We have observed that Senna mexicana and Sweet alyssum (Lobularia maritima) offer resources (shelter, pollen, foliage, extrafloral nectaries, alternative prey) to beneficial insects at a variety of developmental stages. Beneficial insects that acquire resources from these plants have been observed interacting with crops selected for this season. Cherry tomato (super sweet 100), and collard (Vates variety) were chosen for being commercially important crops in Florida that can be grown throughout the summer. These crops are commonly cultivated with high external input (e.g. pesticides), as they are influenced by fluctuation in the populations of insect pollinators, natural enemies, and pests. We have observed pests such as aphids, whitefly, and caterpillar herbivores being consumed by natural enemies (e.g. beetles, parasitoids, lacewings, predatory flies) that also depend on plant-provided resources.

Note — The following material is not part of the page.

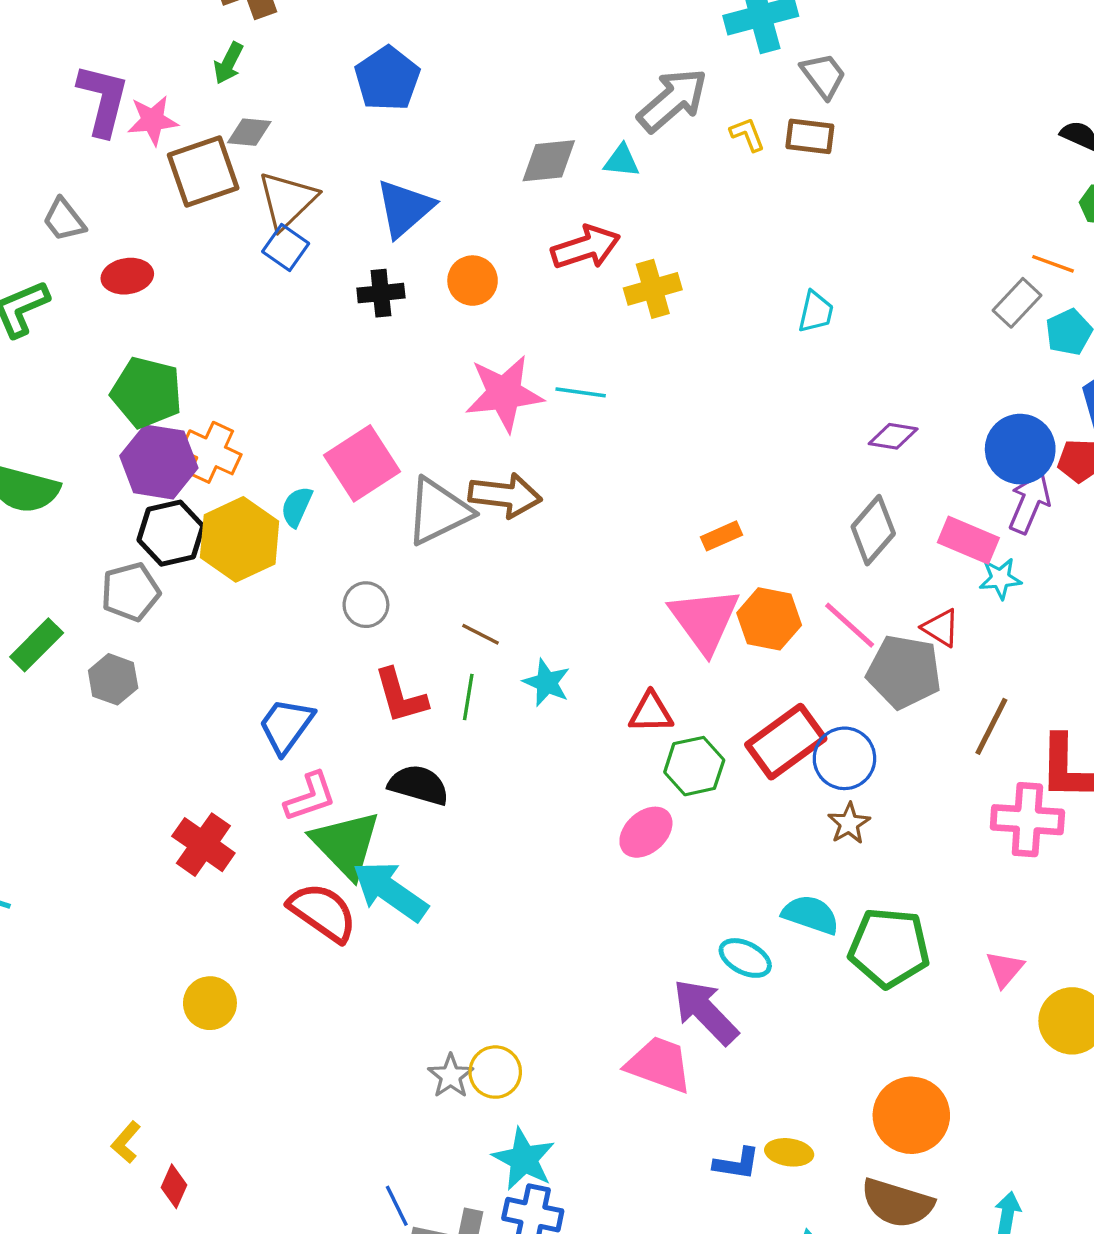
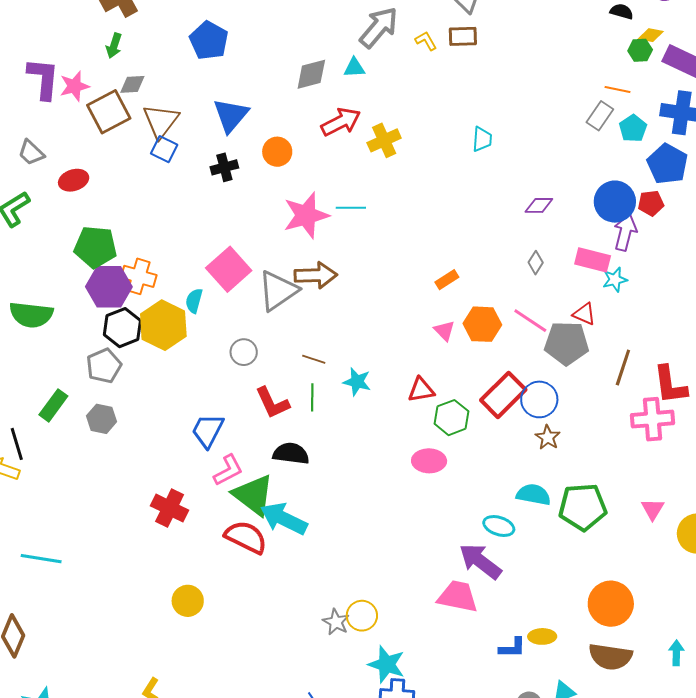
gray diamond: (873, 530) -> (536, 263), size x0.6
pink triangle: (705, 620) -> (444, 331), size x0.5
pink ellipse: (646, 832) -> (429, 461), turned 52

- Floral visitors field survey: The length of time of visitation per flower (stay in flower until contact with the stigma) by each visitor is recorded between 8:00am and 6pm for 10-minute intervals. Quantitative and qualitative data of fruits produced by visited flowers is noted.
- Natural enemies and pests survey: The number of crop pests and predators feeding from extrafloral nectaries, flowers, leaves, and insect prey is surveyed five days per week between 9:00am-9pm. Pests are sampled within one meter of crop plants, insectary plants, and native plants. Endoparasitoids will be collected by monitoring their hosts (crop pests) in the field until emergence of parasitoid larvae from hosts. Herbivore damage on collards was recorded to determine if there is a relationship with the number natural enemies encountered and herbivory rates.
- Plant-provided resources: Starting May 2019, plants will be tested in the lab regarding the effect of flower resources on the life-span of different natural enemy species. Egg or pupa stages of natural enemies (most at the obligatory consumer stage) will be placed in insect rearing cages containing one of the potted plant species (S. mexicana, L. maritima, buckwheat and other commercially available natives will be used) or sugar water solution. Most natural enemies will be obligatory consumers of pollen, nectar, or extrafloral nectar during certain stages. Cages will be observed at 15-min intervals between 8am-9pm and the insects condition (dead, alive, or lost) and activity (resting, foraging, or feeding) will be recorded. The status of the extrafloral nectary (dry or wet) and pollen on the insect will be recorded at the termination of each replicate.
Number of farmers who participated in research
None yet, but as the vegetable season is ending the work with mangos on farms is starting. Mango growers will be interviewed before fieldwork begins and after the conclusion of the field project to gather their perception of this practice and investigate the sources used to learn about pest control and pollination. This project will be conducted with full compliance of the rules and regulations established by American University IRB. Subjects will be informed about their voluntary participation in this research and no situation will affect their ability to consent. All subjects will have privacy while participating on interviews, individually in quiet rooms. Information will be translated for participants when necessary. IRB Approval number: IRB-18-010
No Results Yet to Present!
Appendix – Field experiment set-up
Figure 1. Set-up of block of the four blocks
Figure 2. Set-up of block number 1
Educational & Outreach Activities
Aside from field experiment set-up and monitoring, none yet completed.